## Task objective
Could you filter the records below down to the lines that include the word "Facebook"?

## Information supplied
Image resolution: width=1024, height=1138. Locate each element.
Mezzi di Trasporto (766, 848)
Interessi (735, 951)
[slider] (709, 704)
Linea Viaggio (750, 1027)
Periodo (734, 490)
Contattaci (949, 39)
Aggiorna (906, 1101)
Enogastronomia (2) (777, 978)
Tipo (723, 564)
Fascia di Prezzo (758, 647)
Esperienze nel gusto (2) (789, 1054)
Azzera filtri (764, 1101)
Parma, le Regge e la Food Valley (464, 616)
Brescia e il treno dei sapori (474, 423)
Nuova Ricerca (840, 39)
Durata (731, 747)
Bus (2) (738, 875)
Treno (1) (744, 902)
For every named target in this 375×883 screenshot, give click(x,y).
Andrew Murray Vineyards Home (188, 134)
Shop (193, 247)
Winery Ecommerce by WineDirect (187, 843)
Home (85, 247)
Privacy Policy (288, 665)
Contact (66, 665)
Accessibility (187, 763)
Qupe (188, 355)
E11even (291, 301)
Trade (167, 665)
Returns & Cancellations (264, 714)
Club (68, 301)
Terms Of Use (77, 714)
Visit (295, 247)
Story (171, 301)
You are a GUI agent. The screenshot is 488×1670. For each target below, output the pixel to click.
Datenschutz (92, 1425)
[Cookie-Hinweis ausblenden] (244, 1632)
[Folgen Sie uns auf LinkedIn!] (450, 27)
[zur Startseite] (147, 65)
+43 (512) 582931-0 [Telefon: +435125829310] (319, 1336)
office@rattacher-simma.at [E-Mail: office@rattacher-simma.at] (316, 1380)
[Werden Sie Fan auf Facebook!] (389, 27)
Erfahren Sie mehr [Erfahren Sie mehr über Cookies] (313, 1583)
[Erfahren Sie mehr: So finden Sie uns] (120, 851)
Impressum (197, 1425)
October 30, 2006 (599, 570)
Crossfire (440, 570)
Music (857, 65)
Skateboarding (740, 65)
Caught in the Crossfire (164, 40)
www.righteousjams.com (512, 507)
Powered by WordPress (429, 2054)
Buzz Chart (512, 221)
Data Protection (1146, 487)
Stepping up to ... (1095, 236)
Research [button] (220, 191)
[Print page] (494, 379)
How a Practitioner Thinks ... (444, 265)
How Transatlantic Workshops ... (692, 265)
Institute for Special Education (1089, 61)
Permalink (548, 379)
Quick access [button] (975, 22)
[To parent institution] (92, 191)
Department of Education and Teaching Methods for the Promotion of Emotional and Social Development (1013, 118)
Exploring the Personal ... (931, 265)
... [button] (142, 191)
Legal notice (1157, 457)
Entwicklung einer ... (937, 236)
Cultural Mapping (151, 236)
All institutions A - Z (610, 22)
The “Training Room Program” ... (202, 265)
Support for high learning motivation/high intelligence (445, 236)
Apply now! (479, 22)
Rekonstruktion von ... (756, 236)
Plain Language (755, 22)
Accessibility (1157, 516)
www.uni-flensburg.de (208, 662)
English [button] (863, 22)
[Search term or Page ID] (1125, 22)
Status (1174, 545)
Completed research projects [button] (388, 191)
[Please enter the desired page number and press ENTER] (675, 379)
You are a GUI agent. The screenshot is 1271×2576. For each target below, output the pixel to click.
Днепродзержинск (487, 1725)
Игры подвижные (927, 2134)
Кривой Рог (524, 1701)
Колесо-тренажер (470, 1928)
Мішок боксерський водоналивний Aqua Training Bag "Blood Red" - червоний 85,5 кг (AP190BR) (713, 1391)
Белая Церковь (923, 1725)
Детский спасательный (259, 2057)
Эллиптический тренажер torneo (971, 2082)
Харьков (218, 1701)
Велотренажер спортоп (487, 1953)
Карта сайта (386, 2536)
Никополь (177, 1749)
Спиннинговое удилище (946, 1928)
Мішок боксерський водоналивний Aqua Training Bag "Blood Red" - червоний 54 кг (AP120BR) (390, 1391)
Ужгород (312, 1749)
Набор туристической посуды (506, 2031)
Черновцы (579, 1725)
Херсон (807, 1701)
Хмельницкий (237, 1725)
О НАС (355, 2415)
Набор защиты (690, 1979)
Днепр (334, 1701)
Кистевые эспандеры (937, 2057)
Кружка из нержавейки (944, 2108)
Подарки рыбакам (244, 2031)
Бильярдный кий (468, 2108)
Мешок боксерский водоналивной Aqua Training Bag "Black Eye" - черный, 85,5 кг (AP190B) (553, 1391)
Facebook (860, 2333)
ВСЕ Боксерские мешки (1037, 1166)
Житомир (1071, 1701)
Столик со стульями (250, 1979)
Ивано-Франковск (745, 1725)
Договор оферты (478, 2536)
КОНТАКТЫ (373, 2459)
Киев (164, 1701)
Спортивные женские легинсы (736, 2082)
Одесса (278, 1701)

## Reply
[Werden Sie Fan auf Facebook!] (389, 27)
Facebook (860, 2333)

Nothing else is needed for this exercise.